Why Digital Assistants suck and how we can do better

Current digital assistants suck. They are impersonal, barely have any use, and it is socially unacceptable to talk to them. I say this as someone who owns 3 Amazon Echo devices and a Google Home device; these I use to control all of the lights in my apartment, set timers when I cook, and occasionally ask simple questions like “what’s the weather” or “what time is it”. I use Siri every night to set my alarm. I helped my grandparents set up an Amazon Echo to use for music. I use these assistants more than the average person, and am more privy to the “right” way to talk to them; and yet, I find myself very frustrated with them quite often. I am not a “power user” of these assistants by any means — my use of services like IFTTT and other automated scripts is limited. Perhaps if I was, I would have less of an issue. However, the convenience of digital assistants shouldn’t be reserved for those who invest hours of time into setting up intricate systems. Not everyone is willing to do this, nor is everyone capable of it.

A common promise of systems that use cloud-based AI is that it will improve over time. However, in my experience with Amazon Alexa, it has gotten worse in the past year. For a few weeks, Alexa failed to even give me the time of day; I would ask and see the indicator light, only for it to go away without a sound. To give credit where it’s due, this issue has been resolved, and her voice sounds more natural than it did even a few weeks ago. Improvements are obviously being made, but in the wrong areas. I had no complaints as to how natural my digital assistant sounded; but when she can no longer execute basic functions, that is a huge issue. Where Alexa used to respond accurately to my requests to turn on and off all lights in a room (“Alexa, turn on the living room lights”), the same request now only performs the desired action on a single, seemingly random, light in the room. I came to learn that she now expects you to say the much less natural “Alexa, turn on the living room” to perform the desired action. The living room is not a device to be turned on or off; it is a location. This is a nitpick, but it speaks to the semantic issues of most digital assistants. In my limited experience with Google Assistant, it does not suffer from many of the issues Alexa has, but it has its own shortcomings just as every digital assistant. There is no single assistant that does everything well.

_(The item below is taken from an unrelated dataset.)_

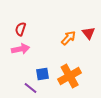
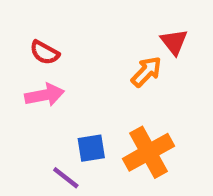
red semicircle: (21, 29) -> (45, 53), turned -80
red triangle: (89, 33) -> (174, 42), moved

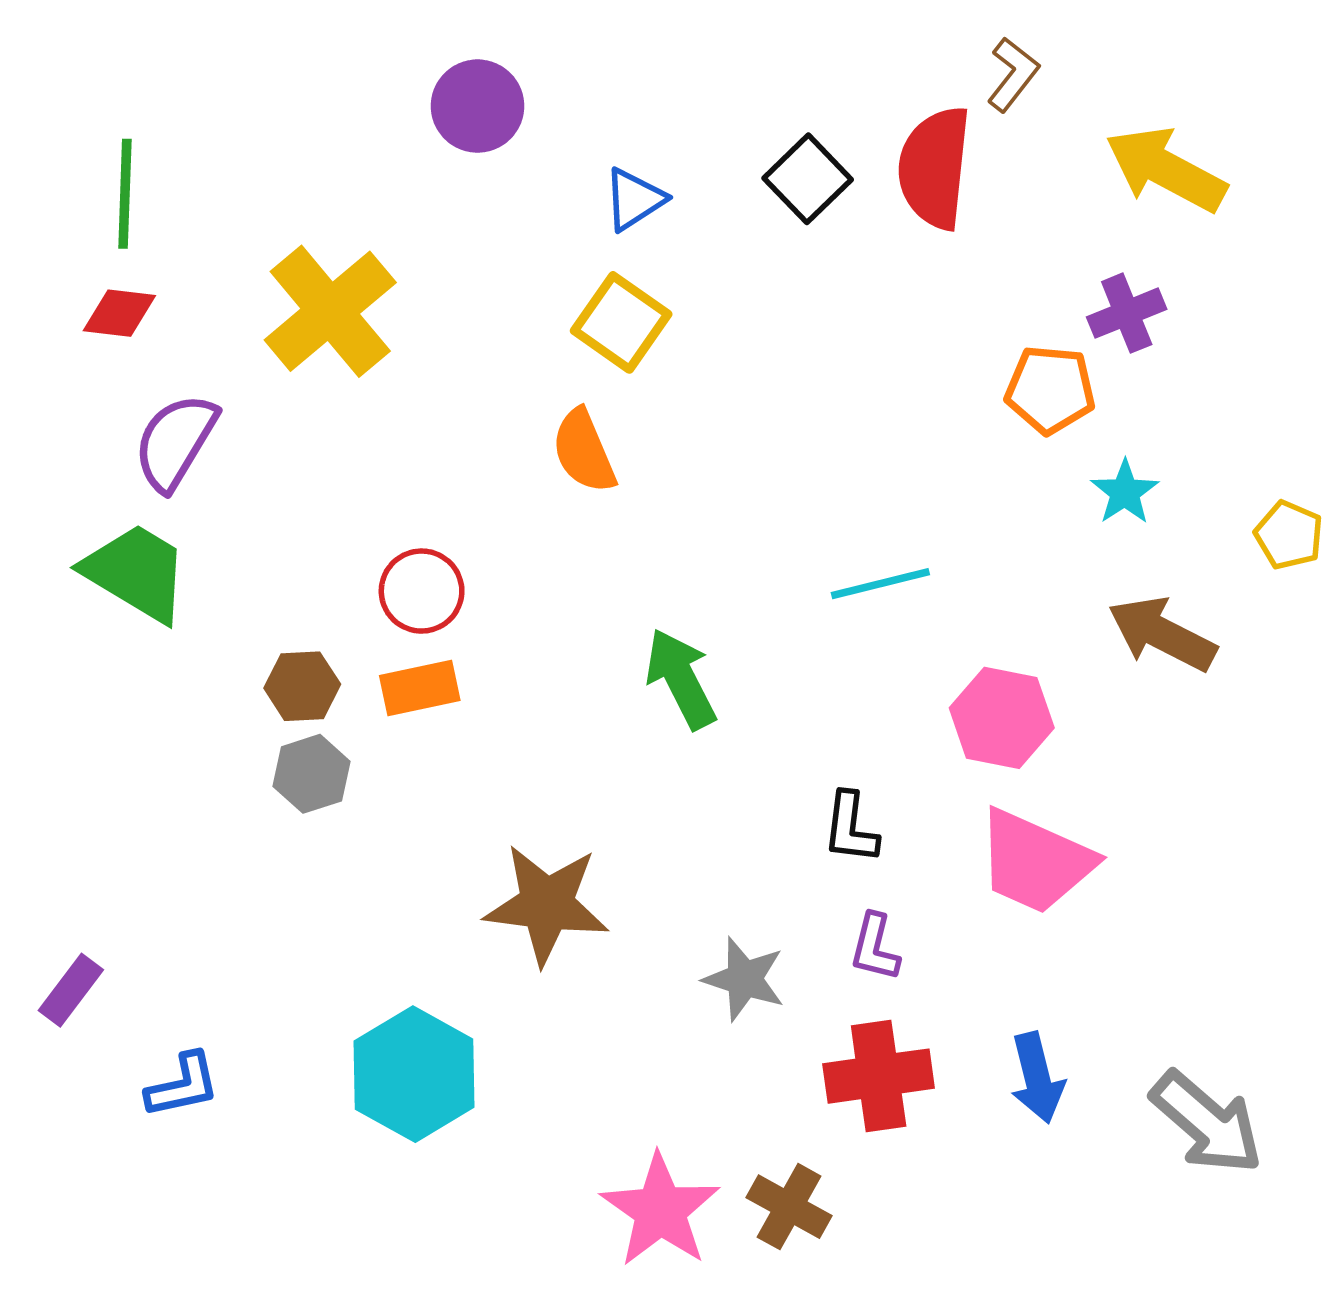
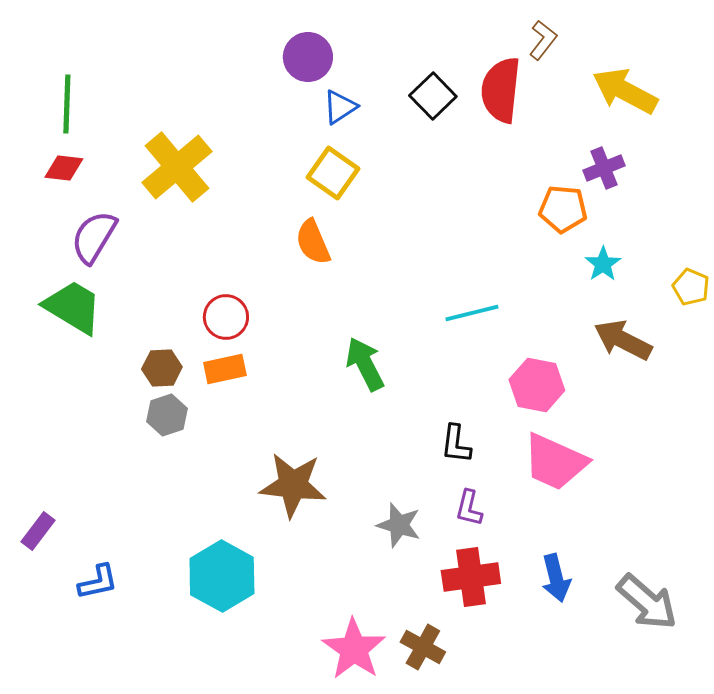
purple circle: (478, 106) -> (308, 57), moved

One solution to this problem may be to have an open source interface that many digital assistants can interface with. If Google is better at answering factual queries, and Alexa better at managing the smart home, both should connect to a centralized API that answers to the same name, and delegates tasks to specialized assistants. Say I’ve named my assistant Jarvis (I’ll discuss the further benefits of personalization below), and query “Jarvis, what time is my appointment in Seattle and what will the weather be like when I arrive?” Jarvis, which is just an alias for this central API, might break the query into its two obvious components: “What time is my appointment at a certain location?” and “What is the weather in Seattle at a certain time?” For the sake of this example, let’s say our calendar data is stored on my iPhone, which Siri has the most expertise in dealing with, and let’s say Google Assistant is the best at finding out weather conditions at a given time. Jarvis would ask Siri for the appointment time, and once it got the response it would use it in a query to Google Assistant. This delegation concept is not new — Siri does something similar by asking Wolfram Alfa for answers to certain questions. All of the major assistant platforms have proprietary “app stores” that can interface with the assistants, but again, there is a lot of fragmentation and none do a particularly good job at automatic delegation. There is additional opportunity for improvement here by allowing a user to set preferences for which assistant handles what behind the scenes.

As alluded to above, digital assistants are all severely lacking in customizability and personalization. For all the data that the purveyors of these assistants have about me, and for all the (usually accurate) targeted ads I receive from said companies, their digital assistants know jack shit about me. Personally, I am willing to sacrifice some privacy for convenience. This is a trade-off everyone makes to varying degrees, and many people are unaware that they are making it; but in using any digital device, we sacrifice some of our privacy and security. If I am going to do this, I expect to get something out of it, and in most cases I do. My phone is immensely useful to me, as is my computer. Cars are increasingly becoming more digitally connected, and the reward we get in exchange for offering up 24/7 location data and video footage while driving is theft deterrence and the promise of self driving cars. In my eyes, and in the eyes of many others, this is worth it. But what am I giving when I put a digital assistant in my home? A company like Amazon or Google can listen in on me at any time, and in return I get to turn my lights on and off by asking. Cool, sure, but gimmicky — and to many people less dorky than I, not worth the trade off at all. In addition to the small convenience features I get from my smart assistants, I also may receive more targeted ads, which add negative value to my life. Add in the frustration that comes with constant bugs, and I don’t see how smart assistants are smart, or assistants. They may be everywhere now — the number of speakers Amazon and Google have shipped is astounding, and a smart assistant ships on every new smartphone — but they are not used by everyone, and not socially acceptable. Smart speakers are given away as an add on to dozens of devices at every sales event, and many people that receive them would not have bought them separately. It appears as though Amazon, Google, and co. do not want to help you with their assistants, but rather use them to sell you and your data to the highest bidder.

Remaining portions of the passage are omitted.